I explained to her I was not happy with the behaviors he had displayed and told her I had NEVER seen him throw furniture, or any other items before today and felt strongly he had learned this behavior at school.
She agreed and told me one of the children, who was no longer enrolled in the class, used to engage in these behaviors.
I was then introduced to Tony, my son’s classmate, a little boy I never have met and whose story I will never forget…
Tony was born addicted to crack, and sadly, nine years later, his mother was still a user. In addition to seizures, he had violent tantrums. His mother spent frequent periods of time away from the house and lived with a man who was a drug dealer. It was this man who usually awaited Tony in the afternoon when he arrived home from school. Tony told Mrs. Clemens that he did not like this man and she suspected abuse. She had even contacted child welfare several times to report her concerns but was told each time they could do nothing due to a lack of evidence.
Just about every afternoon, as school was drawing to a close, Tony would throw a fit and tear up the classroom because he did not want to go home to this man. Often he was upset enough that he could not be placed on the bus, and on these occasions, the police were called to take him home.
Eventually, the man who lived with Tony was arrested for drug dealing. Both the dealing and arrest had taken place in front of Tony. The next day, more upset than ever, Tony brought 12 razor blades to school and said he wanted to use them on Mrs. Clemens.
Tony was removed from school, removed from his home and placed in a residential juvenile facility.

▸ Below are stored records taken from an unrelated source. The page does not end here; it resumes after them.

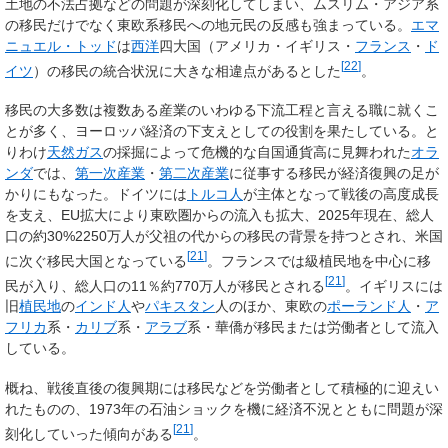
土地の不法占拠などの問題が深刻化してしまい、ムスリム・アジア系
の移民だけでなく東欧系移民への地元民の反感も強まっている。
エマ
ニュエル・トッド
は
西洋
四大国（アメリカ・イギリス・
フランス
・
ド
[
22
]
イツ
）の移民の統合状況に大きな相違点があるとした
。
移民の大多数は複数ある産業のいわゆる下流工程と言える職に就くこ
とが多く、ヨーロッパ経済の下支えとしての役割を果たしている。と
りわけ
天然ガス
の採掘によって危機的な自国通貨高に見舞われた
オラ
ンダ
では、
第一次産業
・
第二次産業
に従事する移民が経済復興の足が
かりにもなった。ドイツには
トルコ人
が主体となって戦後の高度成長
を支え、EU拡大により東欧圏からの流入も拡大、2025年現在、総人
口の約30%2250万人が父祖の代からの移民の背景を持つとされ、米国
[
21
]
に次ぐ移民大国となっている
。フランスでは級植民地を中心に移
[
21
]
民が入り、総人口の11％約770万人が移民とされる
。イギリスには
旧
植民地
の
インド人
や
パキスタン
人のほか、東欧の
ポーランド人
・
ア
フリカ
系・
カリブ
系・
アラブ
系・華僑が移民または労働者として流入
している。
概ね、戦後直後の復興期には移民などを労働者として積極的に迎えい
れたものの、1973年の石油ショックを機に経済不況とともに問題が深
[
21
]
刻化していった傾向がある
。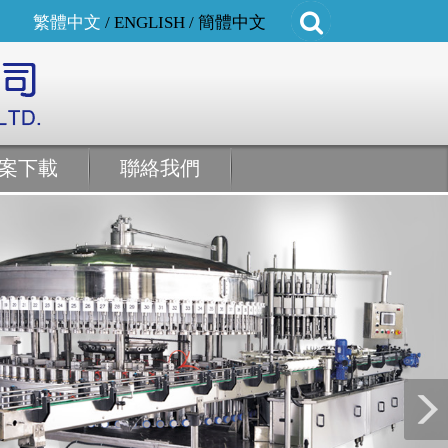
繁體中文
/
ENGLISH
/
簡體中文
案下載
聯絡我們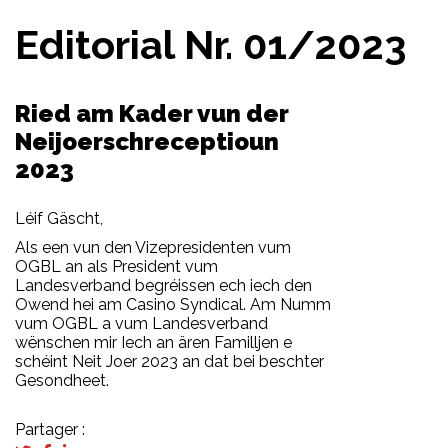
Editorial Nr. 01/2023
Ried am Kader vun der
Neijoerschreceptioun
2023
Léif Gäscht,
Als een vun den Vizepresidenten vum
OGBL an als President vum
Landesverband begréissen ech iech den
Owend hei am Casino Syndical. Am Numm
vum OGBL a vum Landesverband
wënschen mir Iech an ären Familljen e
schéint Neit Joer 2023 an dat bei beschter
Gesondheet.
Partager :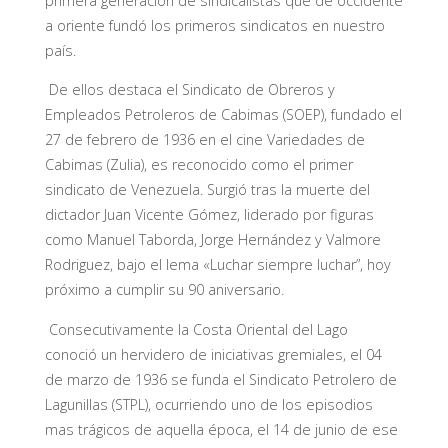
primera generación de sindicalistas que de occidente
a oriente fundó los primeros sindicatos en nuestro
país.
De ellos destaca el Sindicato de Obreros y
Empleados Petroleros de Cabimas (SOEP), fundado el
27 de febrero de 1936 en el cine Variedades de
Cabimas (Zulia), es reconocido como el primer
sindicato de Venezuela. Surgió tras la muerte del
dictador Juan Vicente Gómez, liderado por figuras
como Manuel Taborda, Jorge Hernández y Valmore
Rodriguez, bajo el lema «Luchar siempre luchar”, hoy
próximo a cumplir su 90 aniversario.
Consecutivamente la Costa Oriental del Lago
conoció un hervidero de iniciativas gremiales, el 04
de marzo de 1936 se funda el Sindicato Petrolero de
Lagunillas (STPL), ocurriendo uno de los episodios
mas trágicos de aquella época, el 14 de junio de ese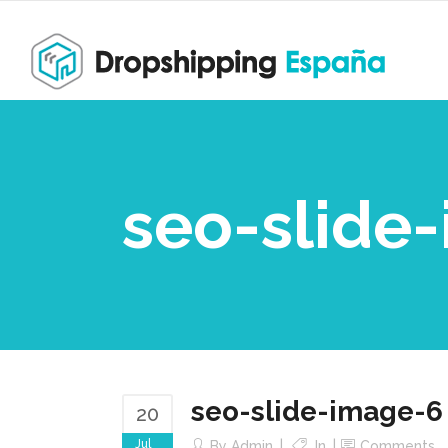
seo-slide
seo-slide-image-6
20
Jul
By
Admin
In
Comments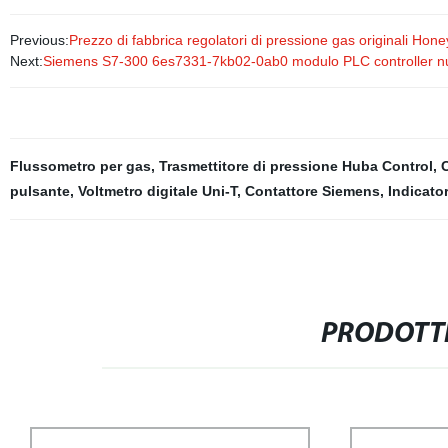
Previous:
Prezzo di fabbrica regolatori di pressione gas originali Hone
Next:
Siemens S7-300 6es7331-7kb02-0ab0 modulo PLC controller nu
Flussometro per gas
,
Trasmettitore di pressione Huba Control
,
pulsante
,
Voltmetro digitale Uni-T
,
Contattore Siemens
,
Indicator
PRODOTTI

Just as my instincts had told me, an emotionally conflicted classroom was the last place a child with Aspergers, already unsteady in the social and daily living skills, should be. For over a year I tried to explained this to the school system. I gave them books and videos about Aspergers. Still they persisted. Why are you putting my vulnerable child in this situation? I asked, in vain, at this point. Unfortunately, this story was not the end, but rather, marked the beginning of Teddy’s troubles in the self-contained classroom.